Recent coverage of the assisted-suicide case to be heard by the B.C.

Recent coverage of the assisted-suicide case to be heard by the B.C. Court of Appeals in March represents it as a struggle between valiant grassroots human-rights crusaders pushing for the right to assisted suicide and a reactionary, insensitive federal government without any moral weight behind its position.

The truth is otherwise: Those seeking assisted suicide could better be characterized as a small, legalistic and atheistic elite, while those opposing it are a broad-based coalition of grassroots disabilities groups, religious organizations and pro-life groups.

Those with disabilities say they have good reason to fear assisted suicide, both for its specific dangers and for the direction it would move Canadian culture. The disabled already experience our culture as one that is often hostile toward their existence. They also experience the resentment and impatience of their family members (and heirs). They believe the law against assisted suicide protects them from the “assistance” of people and institutions with vested interests in their deaths.

As Tony Dolan, chairman of the Council for Canadians with Disabilities, recently put it while appealing for funds to intervene in the upcoming appeal: “Rather than being singled out as the only group deserving physician-assisted suicide, we need to know people want us alive, not dead. We are people with disabilities. We are moms and dads, students and teachers, workers and unemployed, young and old, and leaders and active citizens in our communities. We want help to live our lives, not end them.”

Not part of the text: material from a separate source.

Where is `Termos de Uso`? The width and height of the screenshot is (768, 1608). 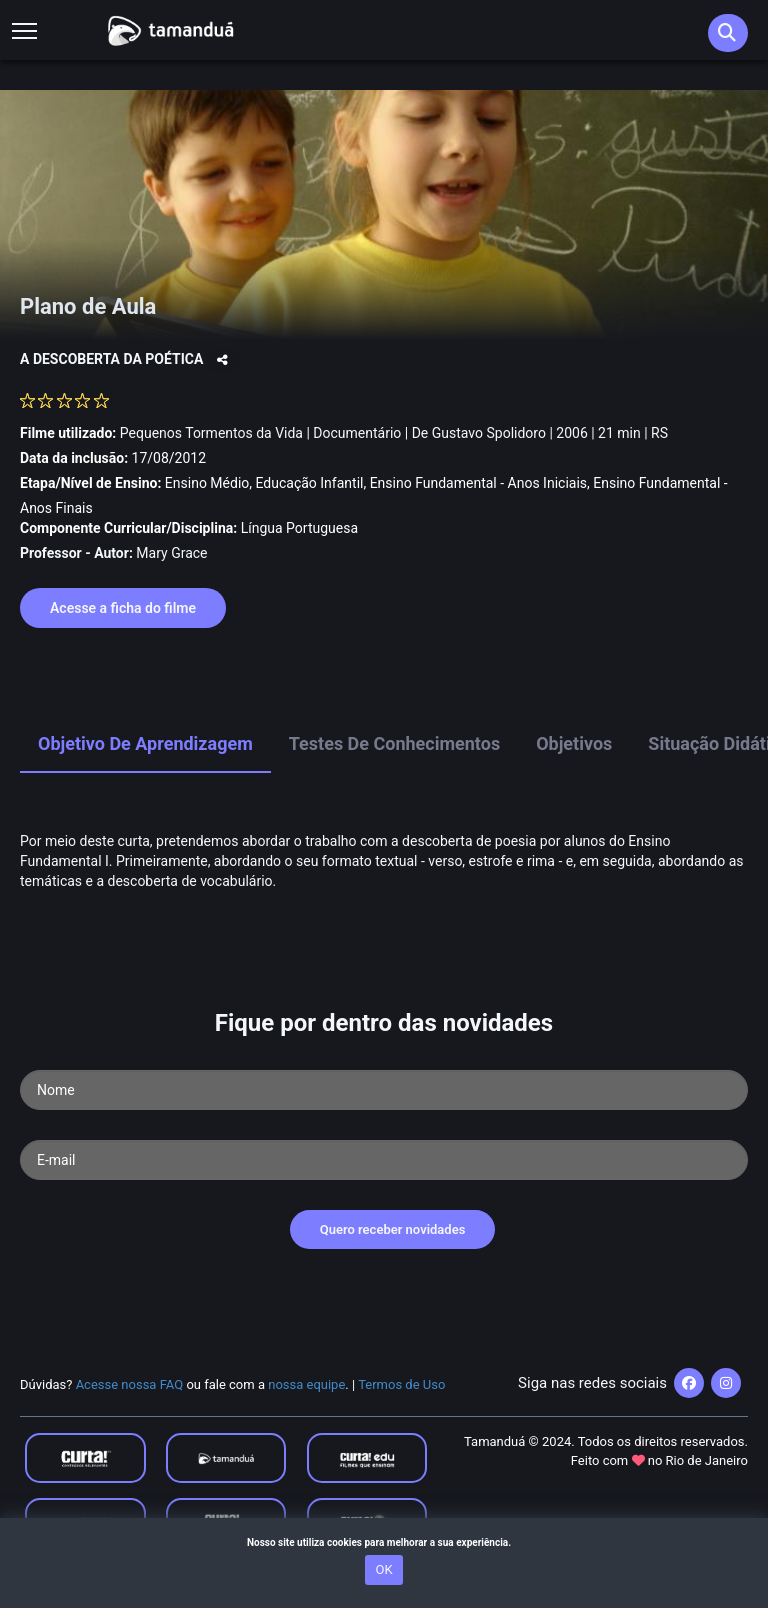
Termos de Uso is located at coordinates (401, 1384).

Not just the disabled, but the elderly, have reason to fear this bill, says medical doctor Will Johnston, also president of the Euthanasia Prevention Coalition of B.C. He relates on the EPC-BC website a case in which family members forced their aging mother to sell her home and move into a prison-like institution, and another case where the next of kin denied their father proper care until he needed hospitalization, whereupon they informed medical staff: “He’s had a good life. He wouldn’t want any treatment.” All he needed was fluids, as it turned out, and he was soon discharged.

Johnston fears that, if assisted suicide were permitted, it would next become a legal obligation for hospitals and doctors to offer it.

“Some patients will experience even the most perfunctory acknowledgment of assisted suicide as an inducement to it,” says Johnston. “If state-sanctioned suicide becomes part of the atmosphere in our hospitals, a presumption in that direction will be created. I predict the same erosion of medical diligence that many of us on the front lines have already watched happen when caregivers choose to see a patient as having finished all useful life.”

Those who want assisted suicide for themselves fear the loss of autonomy and of “quality of life” that extreme infirmity would bring. But this tends to equate value of life with quality of life, precisely what disabled people fear, since they already experience society’s judgment that their lives are not worth living, that they would be “better off dead.”

That is why disabled people in Canada and around the world have formed groups specifically to oppose euthanasia and assisted suicide, usually under the name “Not Dead Yet.”

 

Steve Weatherbe is president of Choose Life Victoria.